After treatment, patients with early gastric cancer visited the outpatient clinic for follow-up every 3 months in the 1st year and then at intervals of 6-12 months. Follow-up examinations included physical examination, blood analysis, ultrasonography, computed tomography (CT) scan and endoscopy. MPM was evaluated by ultrasonography, computed tomography (CT), positron emission tomography (PET-CT), endoscopy, and histological biopsy. Vital status (all-cause mortality) was assessed by case analysis and telephone follow-up. The follow-up period was defined as the number of years from the diagnosis of early gastric cancer to the date of all-cause death, the date of MPM diagnosis, or the date of the last follow-up visit, whichever occurred first. When we considered the risk of MPM, death was a competing event. Unlike deletion, competing events could not occur at the same time as the event of concern. Overall survival (OS) was defined as the time from diagnosis to death or to the last follow-up visit for patients with early gastric cancer without MPM and the time from MPM diagnosis to death or to the last follow-up visit for patients with early gastric cancer with MPM.

2.4 Statistical analysis

In this study, continuous variables are described as means with standard deviations, and categorical variables are expressed as numbers with percentages. Age and sex conformed to a normal distribution and were compared by the one-sample t test, comparisons between categorical variables were made using the chi-square test or Fisher’s exact test, and rank data and non-normally distributed variables were compared using the Wilcoxon signed rank sum test. Risk factors for the development of MPM in patients with early gastric cancer were analysed using Cox regression models, and differences were considered statistically significant when P<0.05. RStudio software was used to see whether there was a statistically significant difference in the OS of early gastric cancer patients with vs. without MPM. Nomogram plots were constructed based on the prediction models established using the results of the Cox multifactorial regression model analysis. The predictive power of the models was evaluated using the consistency index (C-index), and calibration plots were drawn to validate the nomogram. Decision curve analysis (DCA) was done to quantify the applicability of the nomogram to clinical practice. All statistical analyses were analysed using SPSS 26 (IBM Corporation, Armonk, NY, USA) and RStudio (2023.03.0).

3 Results

3.1 MPM and overall survival

A total of 1025 patients with early gastric cancer were included in this study, 66 (6.4%) of whom had 69 primary cancers other than early gastric cancer (Table 1), 47 (68.1%) had metachronous MPM, and 22 (31.9%) had concurrent MPM. There were 24 cases of oesophageal cancer, 18 cases of lung cancer, 14 cases of colorectal cancer, 5 cases of pharyngeal cancer, 2 cases of hepatobiliary cancer, and 2 cases of prostate cancer. The mean time interval between the diagnosis of early gastric cancer and the diagnosis of MPM was 10.06 months. The cumulative incidence of MPM after treatment of early gastric cancer was 4.9% at 1 year, 5.4% at 2 years, and 5.9% at 3 years.

TABLE 1

Table 1 Site of MPM after diagnosis of early gastric cancer.
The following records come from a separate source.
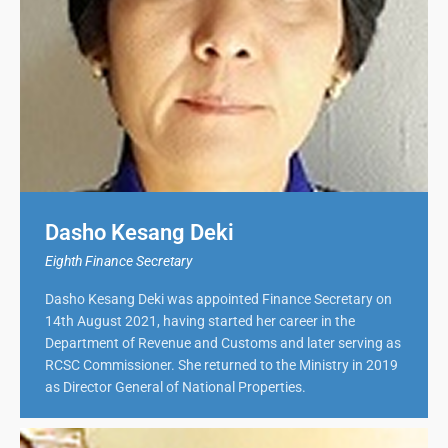
Dasho Kesang Deki
Eighth Finance Secretary
Dasho Kesang Deki was appointed Finance Secretary on
14th August 2021, having started her career in the
Department of Revenue and Customs and later serving as
RCSC Commissioner. She returned to the Ministry in 2019
as Director General of National Properties.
Early gastric cancer patients without MPM had a median survival of 43 months and a 3-year OS rate of 98.3%, while the early gastric cancer patients with MPM had values of 23.50 months and 77.7%, respectively. The overall survival rate of patients with MPM was significantly lower than that of early gastric cancer patients without MPM (p<0.01) (Figure 1). The cause-of-death patterns of early gastric cancer patients with and without MPM were different: 29 of the 960 early gastric cancer patients without MPM died during follow-up, whose cause of death was mainly other chronic diseases or natural death, while 12 of the 66 early gastric cancer patients with MPM died during follow-up, in whom the cause of death was mainly the progression of MPM.

FIGURE 1

Figure 1 The overall survival of early gastric cancer patients with and without MPM.

3.2 Predictive factors for MPM

Table 2 compares the clinicopathologic data between the patients with and without MPM. The MPM group had more male (93.9% vs. 76.1%, p=0.001) and older (65.44 ± 7.946 years vs. 62.00 ± 9.525, p=0.004) patients than the group without MPM. The MPM group more often had a history of smoking (68.2% vs. 45.5%, p=0.000) and lymph node metastasis (13.6% vs. 5.3%, p=0.005). In contrast, patients with early gastric cancer without other primary cancers and patients with early gastric cancer with other primary cancers were similar in terms of history of drinking, lesion location, maximum lesion diameter, degree of differentiation, depth of invasion, degree of surrounding mucosal atrophy and intestinal metaplasia, and whether the lesion site was multifocal.

TABLE 2

Table 2 Clinicopathological characteristics of early gastric cancer according to the presence of MPM.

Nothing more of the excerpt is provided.